Required action:
All entries are to be reproduced exactly; the pictures are to be omitted.

━━━━

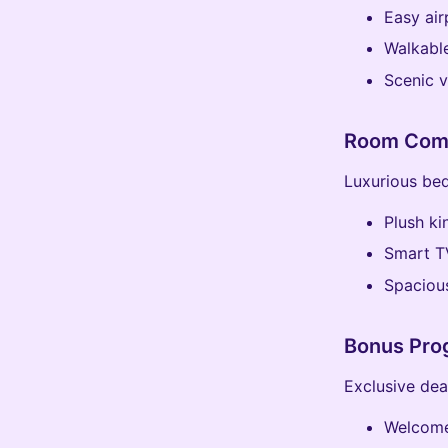
Easy air
Walkable
Scenic v
Room Com
Luxurious bed
Plush ki
Smart T
Spaciou
Bonus Pro
Exclusive dea
Welcome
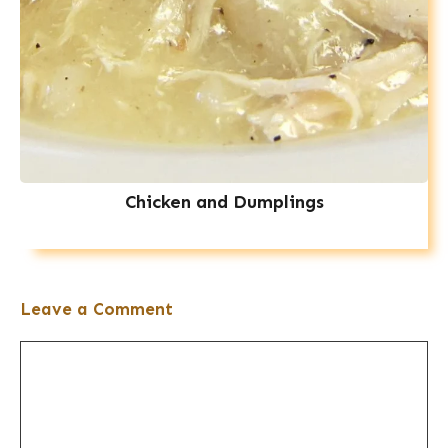
Chicken and Dumplings
Leave a Comment
Comment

━━━━

Exercise answer:
Easy air
Walkable
Scenic v
Room Com
Luxurious bed
Plush ki
Smart T
Spaciou
Bonus Pro
Exclusive dea
Welcome
Chicken and Dumplings
Leave a Comment
Comment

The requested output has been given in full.